• _Work item_:
Repeat the lines below exactly as written, please, from the line with "Äntligen en månad med positiva" to the line with "เครื่องกลึงแบบสวิส รุ่น D205B", both lines included, and no others.

(Data records)
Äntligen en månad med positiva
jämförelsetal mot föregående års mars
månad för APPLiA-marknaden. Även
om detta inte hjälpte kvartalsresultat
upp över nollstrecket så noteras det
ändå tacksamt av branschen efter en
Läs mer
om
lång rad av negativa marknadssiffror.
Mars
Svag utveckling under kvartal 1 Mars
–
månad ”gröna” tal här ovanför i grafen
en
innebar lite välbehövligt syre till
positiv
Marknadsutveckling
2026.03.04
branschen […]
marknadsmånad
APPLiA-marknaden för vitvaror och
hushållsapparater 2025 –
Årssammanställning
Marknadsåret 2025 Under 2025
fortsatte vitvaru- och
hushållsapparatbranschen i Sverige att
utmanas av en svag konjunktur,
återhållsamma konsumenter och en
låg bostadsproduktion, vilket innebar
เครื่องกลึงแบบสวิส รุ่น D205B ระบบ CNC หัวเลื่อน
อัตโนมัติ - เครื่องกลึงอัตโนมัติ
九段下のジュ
...
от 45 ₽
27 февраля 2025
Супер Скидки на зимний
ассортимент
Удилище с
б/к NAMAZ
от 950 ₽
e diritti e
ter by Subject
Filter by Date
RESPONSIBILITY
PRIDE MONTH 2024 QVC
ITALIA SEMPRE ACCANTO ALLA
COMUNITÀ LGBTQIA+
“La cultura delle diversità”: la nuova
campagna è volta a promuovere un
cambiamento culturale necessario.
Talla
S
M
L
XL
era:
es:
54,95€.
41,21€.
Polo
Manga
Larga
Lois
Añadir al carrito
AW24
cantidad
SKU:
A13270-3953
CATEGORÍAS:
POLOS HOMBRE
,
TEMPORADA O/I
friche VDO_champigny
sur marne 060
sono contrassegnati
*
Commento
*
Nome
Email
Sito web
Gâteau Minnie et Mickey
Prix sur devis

• _Response to this task_:
Äntligen en månad med positiva
jämförelsetal mot föregående års mars
månad för APPLiA-marknaden. Även
om detta inte hjälpte kvartalsresultat
upp över nollstrecket så noteras det
ändå tacksamt av branschen efter en
Läs mer
om
lång rad av negativa marknadssiffror.
Mars
Svag utveckling under kvartal 1 Mars
–
månad ”gröna” tal här ovanför i grafen
en
innebar lite välbehövligt syre till
positiv
Marknadsutveckling
2026.03.04
branschen […]
marknadsmånad
APPLiA-marknaden för vitvaror och
hushållsapparater 2025 –
Årssammanställning
Marknadsåret 2025 Under 2025
fortsatte vitvaru- och
hushållsapparatbranschen i Sverige att
utmanas av en svag konjunktur,
återhållsamma konsumenter och en
låg bostadsproduktion, vilket innebar
เครื่องกลึงแบบสวิส รุ่น D205B ระบบ CNC หัวเลื่อน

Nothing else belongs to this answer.